10月、今年の冬にお世話になった心療内科をもう一度訪ねることにした。今度は鬱ではなく、眠れない相談に行く。私のかかっている心療内科の先生を信頼しているわけでは全くない。どちらかと言えば苦手な部類の人かもしれない。人間的なあたたかみもないし、私がにわか知識で何か質問するとそれがおもしろくないのか、ばっさりと否定する。そのくせ私がひるまないとみると、妙に怯えた表情をする。こんな人とは心を交わすことはできない。なので、私は薬で苦しさが軽くなるのであればそれでいいと割り切った。鬱に関して、この心療内科で医師との心の疎通で楽になることは、きっぱり諦めたのである。
この心療内科では睡眠障害についても相談可能とウェブサイトにあったので、別のどこかにかかるより、一度かかったことのある同じクリニックでいいやと思っただけである。薬がないと眠れない、いわゆる依存状態になっている気がするので、薬を使いながらも断薬していきたいことを相談してみようと思う。彼は心のスペシャリストではないかもしれないけれど、薬のスペシャリストなのだから。
眠りにつくのが難しいだけで、一度眠りについてしまうと二度と起きない自信がある。週末は夕方くらいまでだって、二度寝、三度寝を繰り返すことができる。どれだけ寝ても寝足りない。私の問題は「寝付きの悪さ」だ。
そこにきて、やっと寝付けそうなときに霊障がいたずらする。私の部屋には地縛霊がいて、13歳の頃からの長い付き合いなのだ。今では恐怖よりも、ただただうっとおしい。寝ようとする私にかまうなという怒りだけだ。身体中に電流を流されたような金縛りが続き、気づくと朝の4時になっていたりする。フラフラでベッドから出て睡眠導入剤を舌にすべりこませて眠りにつく。私の気持ちが弱っている時も、そうでないときもこれは起こる。私が眠りにつくのが怖い理由のひとつに、このこともある。

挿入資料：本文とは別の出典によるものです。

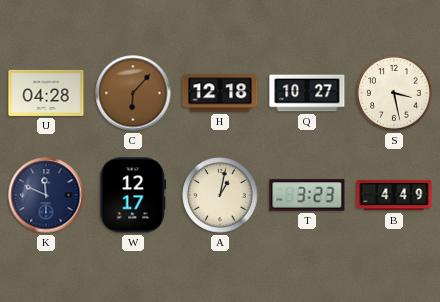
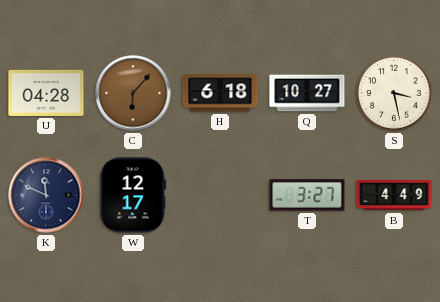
H: 12:18 -> 6:18
A: 1:02 -> none
T: 3:23 -> 3:27
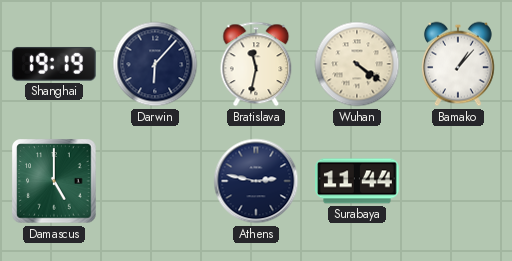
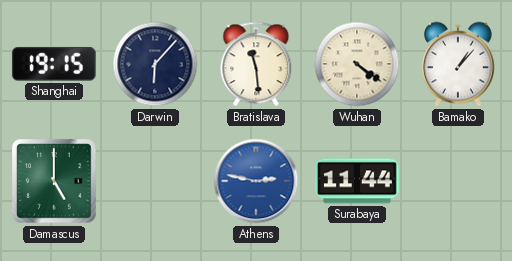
Shanghai: 19:19 -> 19:15
Bratislava: 11:32 -> 11:29
Athens dial: navy -> blue
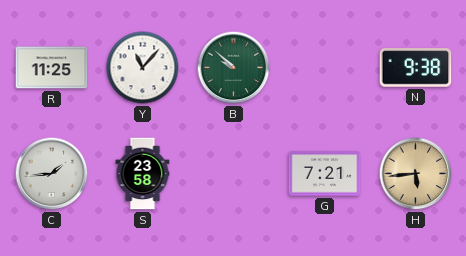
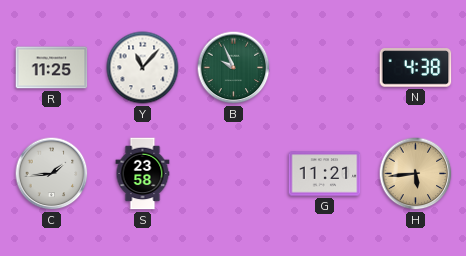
B: 9:52 -> 9:56
N: 9:38 -> 4:38
G: 7:21 -> 11:21
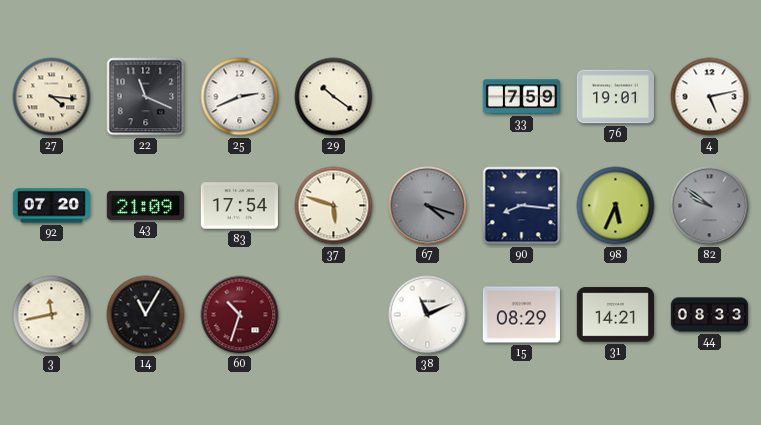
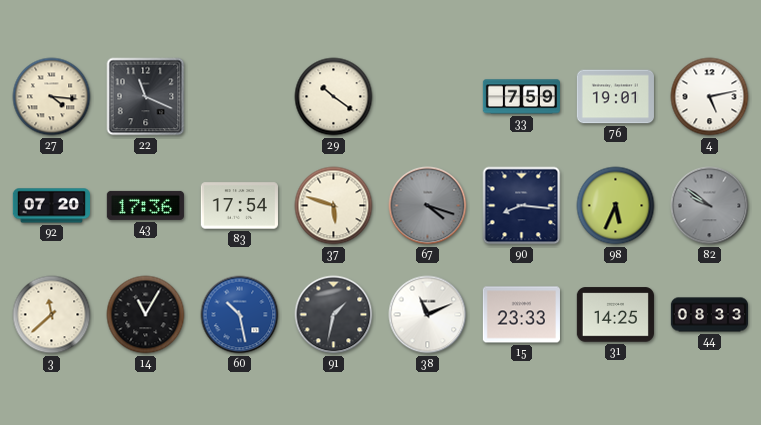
25: 2:41 -> none
43: 21:09 -> 17:36
3: 11:43 -> 11:38
60: 10:33 -> 10:28
60 dial: burgundy -> blue
91: none -> 1:32
15: 08:29 -> 23:33
31: 14:21 -> 14:25
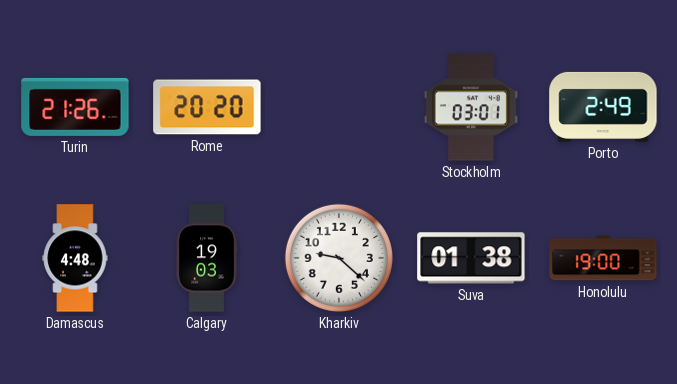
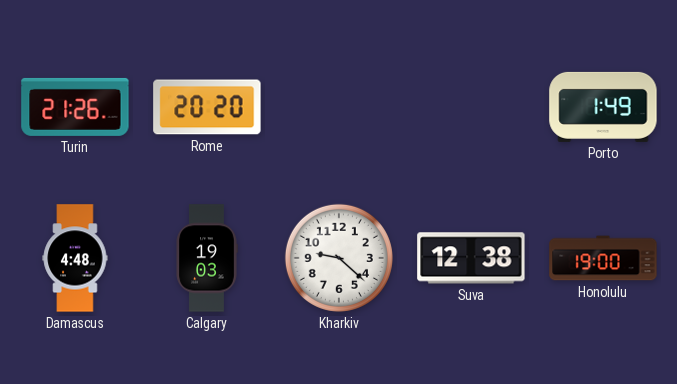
Stockholm: 03:01 -> none
Porto: 2:49 -> 1:49
Suva: 01:38 -> 12:38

この話をするのはかなり人を選ぶ。目に見えない世界のことを信じられない人も多いし、それは当然だし、私はこういった話題を積極的にしない。我が家は家系的に霊感が強い。これは母親の家系譲りの遺伝だ。父親はこういった類の話をまったく信じないし、嫌悪すら感じているタイプだ。霊とかUFOとか前世とか来世とか、そういった話題が大嫌いで、頭の悪い人間がする話だと思っているからだ。だからこういった話は母親にしか相談しない。
それでも私が毎晩のように身体に電流を流されて眠れないのは事実なのだ。これがただの妄想だったり虚言だったとしたら、それこそ心療内科の分野にお世話にならなければならない。
家に憑いている地縛霊の話は、以前の記事でもいつか書くと言った覚えがあるのだが、これを記事にしてしまう怖さがある。それに、うちの父みたいな、こういった話題が嫌いな人も多いだろうし、理解されなかったら恥ずかしいという気持ちがあって、なかなか書く気が起きないのである。